146 石造「布忍橋」を記念した標石

更新日:2018年12月13日
田中家住宅の画像
「布忍橋」標石の画像
 

「布忍橋」標石(南新町3丁目)と田中家住宅(南新町1丁目)
標石は田中家長屋門北東角に移されていた(写真右隅)。主屋は宝永6年(1709)の普請(建築)。文政年間(1818から1830)に大増改築を行い、長屋門も立て替えられた。清右衛門時代の天保年間(1830から1844)には屋根を茅葺きから瓦葺きに変えている。
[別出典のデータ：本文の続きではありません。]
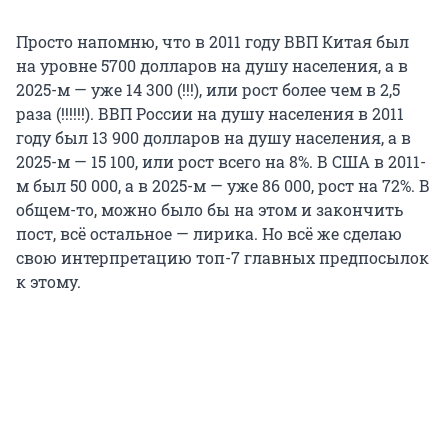
Просто напомню, что в 2011 году ВВП Китая был
на уровне 5700 долларов на душу населения, а в
2025-м — уже 14 300 (!!!), или рост более чем в 2,5
раза (!!!!!!). ВВП России на душу населения в 2011
году был 13 900 долларов на душу населения, а в
2025-м — 15 100, или рост всего на 8%. В США в 2011-
м был 50 000, а в 2025-м — уже 86 000, рост на 72%. В
общем-то, можно было бы на этом и закончить
пост, всё остальное — лирика. Но всё же сделаю
свою интерпретацию топ-7 главных предпосылок
к этому.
平成21年3月、国の登録文化財となった。

西除川を渡る長尾街道に更池村が天保3年に建立

 南新町3丁目のふれあい人権文化センター前に「布忍橋」「天保三年壬辰七月 更池村」と力強く彫られた標石が見られます。これはもともと、更池村が天保3年(1832)7月に西除川に架かる長尾街道の布忍橋北西詰に建てたものです。ここには、寛政8年(1796)12月に更池村の多聞院(真言宗)の僧龍昌が造った惣井戸(「歴史ウォーク」78)も掘られていました。
 江戸時代、更池村の庄屋をつとめていた田中家(南新町1丁目)に残る次の史料から布忍橋の変遷がわかります。
 明和9年(1772)3月の「河州丹北郡更池村明細帳」に、「一、橋 壱ヶ所 狭山池西除川筋奈良海道筋ニ掛ケ申候」とあります。18世紀後半、西除川を渡る奈良海道ともよばれていた長尾街道に橋が設けられていました。すでに、延享3年(1746)11月の同村明細帳にも農民が造った「板橋壱ヶ所」があり、これを村が修復したのです。
 のち、天保14年(1843)7月の同村明細帳には、「一、石橋 壱ヶ所 幅六尺長サ拾六間 狭山池西除川筋奈良海道筋ニ御座候 天保弐年卯九月廿五日 御公儀様江御願奉申上 石橋相掛ヶ申候」と書かれています。このことから、幕府に願い出て、天保2年(1831)9月25日に幅約1.8メートル、長さ約29メートルの石橋が架け替えられたことがわかります。
 石橋の設置までは、延享3年の記述や明治5年(1872)2月の同村明細帳に「往古板橋之処、天保二年卯年(中略)石橋相掛ヶ申候」とあるように、板の橋だったのです。
 幕末に立派な石の橋ができたので、村の人たちは新たに橋名を付け、記念石を建てようと願いました。嘉永元年(1848)7月の田中家の「永代過去帳」は、庄屋として村政にあたっていた当主(9代)の田中清右衛門紀定が頭取となって、布忍橋と名付けたと注記しています。
 西除川はこのあたりで布忍川とよばれていたことや、石橋が更池村だけでなく、広く布忍地域を代表することから、布忍橋と命名したのでしょう。架橋から10ヵ月後の天保3年7月に標石は完成しました。清右衛門をはじめ、多くの村人たちが世話人として、石面に名を刻んでいます。
 ところが、いつのころからか標石は田中さん宅前北東角に移されるようになりました。戦前、この石に背もたれして遊んだことをなつかしく話してくださった方もおられました。それが、昭和41年(1966)9月25日の台風24号の被害で倒れ、一時的に教通寺(浄土真宗)と田中さん宅前の間を流れる溝の足踏みとして転用されたのです。このため、これを憂えた地元の人々が翌10月中旬、郷土の貴重な文化遺産を守ろうと石を溝から取り出し、現在地に保存したのです。
 石橋は、近代化とともに長尾街道の拡幅で撤去されました。布忍橋は、現在では西除川の改修などで幅20メートル、長さ30メートルの鋼橋となり、昭和63年3月に竣工されたものです。